Ian Thompson, Head of Casualty, Hiscox, looks at some of the issues facing US healthcare insurers.
Typically insurance has not been thought of as a forward thinking sector when it comes to the use of technology, but in the personal lines areas and in life insurance that has changed rapidly over the past decade. Telematic devices tell us how well we are driving our cars; customer preferences lead us to the homeowner’s policy we need, not want; and sharper profiling of wellness apps and genomic data tells life insurers which of us are the good and the bad bets.
Specialty insurers have a tougher job though. We are used to big data underpinning a lot of personal lines conversation, but frequently specialty insurers are forced to deal in little data, or even no data. The crystal ball thus becomes ever more important as underwriters debate what is coming their way, and how they can shape products and analysis.
Healthcare is a class that demands this forward thinking. Whilst the availability of large volumes of data may guide pricing in the here and now – providing some actuarial help to the underwriter when it comes to working out rates for a hospital, nursing home, or physician treaty, or where a policy should attach – forecasting trends in one of the fastest moving sectors with an insurance product that has frankly changed very little in 30 years is an altogether tougher proposition.
Customers driving healthcare change
Much of this industry change is being driven by the customers (i.e. all of us). Everyone has health concerns at some point whether it’s influenza or something worse, so healthcare and how it is delivered is an intensely personal subject, one that leads to opinions and a wish to control it. The treatment experience begins with something that feels like you are transported back to the 1980s. A doctor’s office with tired magazines and some form filling, or an ER with more form filling and the inevitable waiting times. Clearly this is an area that healthcare needs to freshen up, re-think even, and this is beginning to happen. Just as we are being encouraged to take more control in our lifestyle choices (the oddly named ‘population management’ – which actually encourages us to act as individuals and not as a population being managed), consumers are now taking charge of their own care. The development of apps for example where a patient can obtain their own data which many physicians are willing to accept, can revolutionise the need for arranging a visit or prescribing medication.
For insurers though it adds another level of uncertainty. This change is being ushered in by customer preference, cost-effectiveness and speed, but it is having the effect of taking an element of the process out of the hands of the physician, something that we are hearing rather a lot of. The role of physician extenders has been heavily debated in recent years – the idea of effectively having physician assistants, nurses and the like doing things a physician might have previously done. Some would argue it is for the best, not just for cost, but for care too, and there is no sense that these are not professionals. But you are removing 10 years of medical school training from the process, and it also begs the question does it end here?
What about the choice of who should be treated? If the top 1%, the very sickest of patients, account for 20% of US healthcare spending, might we all be faced with some uncomfortable, perhaps even morally challenging decisions that say if that 20% was used to treat less sick patients it would be a much, much healthier society. But then again, if it was my mother lying there, I might have selective memory about where we should spend that 20%. Ultimately, it might not be my decision.

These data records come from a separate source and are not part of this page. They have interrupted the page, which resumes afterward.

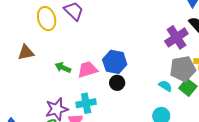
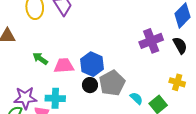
purple cross: (176, 37) -> (151, 41), moved
gray pentagon: (183, 69) -> (112, 83), moved, turned -30

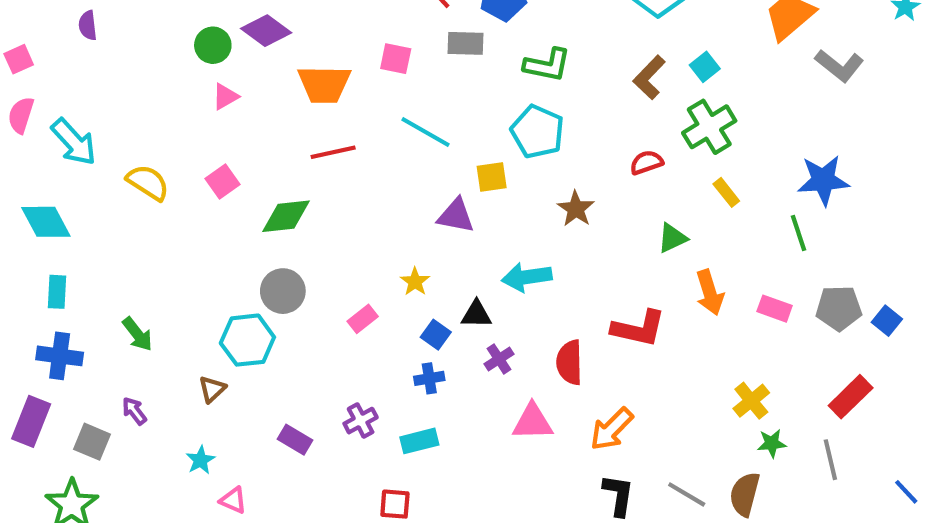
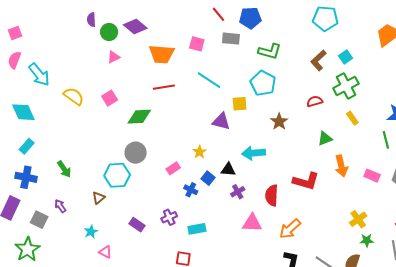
purple semicircle: (88, 25) -> (91, 20), moved
cyan rectangle: (57, 292) -> (27, 146), turned 35
blue cross: (429, 378) -> (191, 190), moved, turned 32

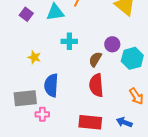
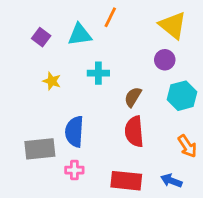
purple circle: (112, 44) -> (165, 60), moved
yellow star: (34, 57) -> (52, 81), moved
pink cross: (42, 114) -> (74, 170), moved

As patients, our managed care insurance plans have, in effect, been asking us to think twice about taking that expensive drug or treatment by applying a larger deductible and co-pays (where we have to contribute some cost of treatment), and this shows no sign of slowing down. With the ink drying on the Affordable Care Act which was heavily motivated to stop insurers denying certain benefits – and supposedly lessened liability concerns as a result – it might just come full circle for the malpractice insurers who could see denial of benefit type claims as a consequence of a pricing strategy by the managed care insurers.

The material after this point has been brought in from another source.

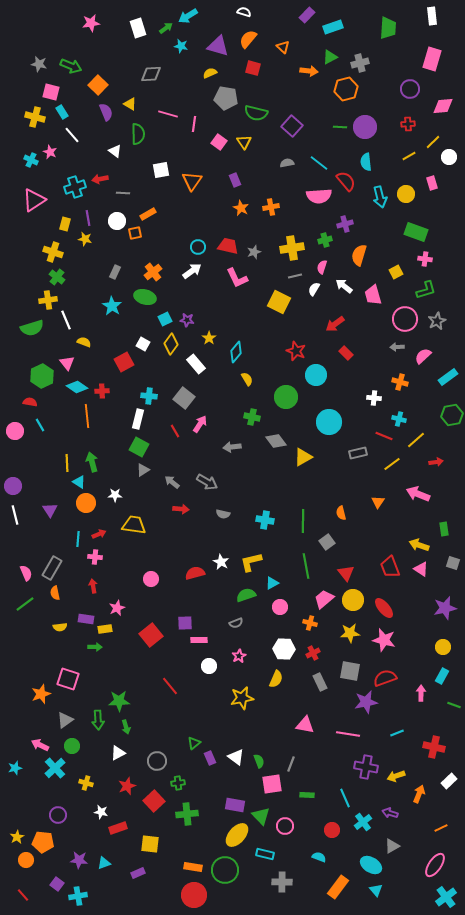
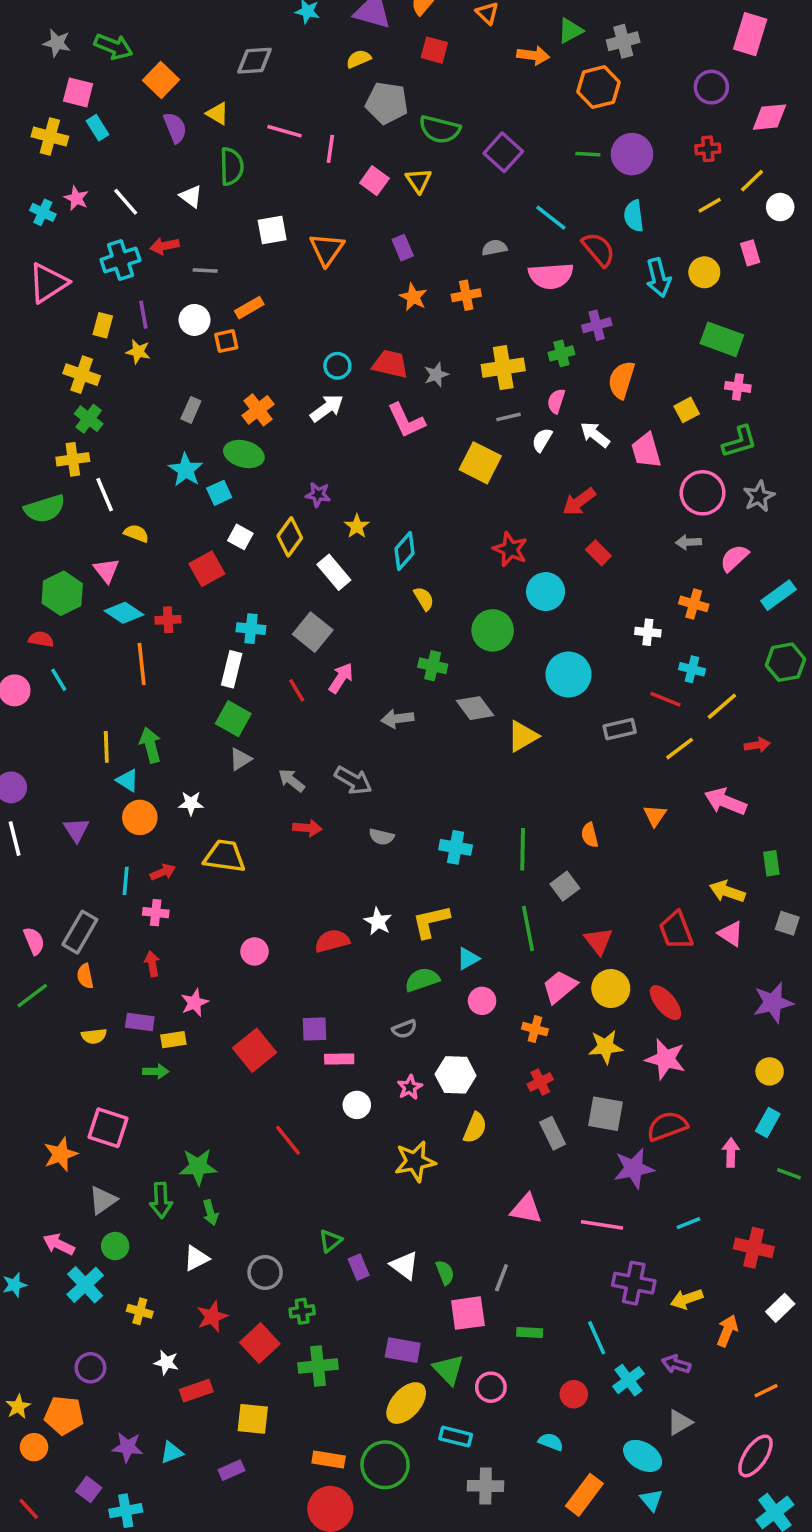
white line: (72, 135) -> (126, 202), moved
gray semicircle: (287, 163) -> (494, 248), moved
cyan square: (165, 319) -> (219, 493), moved
white hexagon: (284, 649) -> (456, 1075), moved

Many of these claims will affect the newly insured – some 10 million adults that since the enacting of the Affordable Care Act are covered insureds. This is a seismic shift in US healthcare, from hospital balance sheets to the expectation of those patients, and the way they now access healthcare; many are younger, want a louder voice and want the ability to access their own data. That in itself raises new and concerning questions. Around five million patients had their personal records compromised in 2014, and balancing customer preference and the security of the individual looks like being a continued tug of war. Unfortunately, for an industry that prides itself in risk advancement, healthcare has done a pretty poor job of managing privacy data, and is overweight in claims notifications. Here, the opportunity for insurers remains clear. Cyber cover has not yet seen the big bang in healthcare – a fact verified by the purchase of woefully inadequate limits - but this is something that could change rapidly in 2015. ‘Sell more insurance’ is lesson one in Insurance School, but in this case it might actually help everyone.
A time of change
So reflections on a time of change for the healthcare industry, and some potential trends that could influence insurers. The major changes which will surely accompany the way healthcare is accessed over the next decade are unlikely to be matched by the comfort blanket that insurers offer around it, but as an industry, insurers would be wise to be aware of the currents that could pull some under.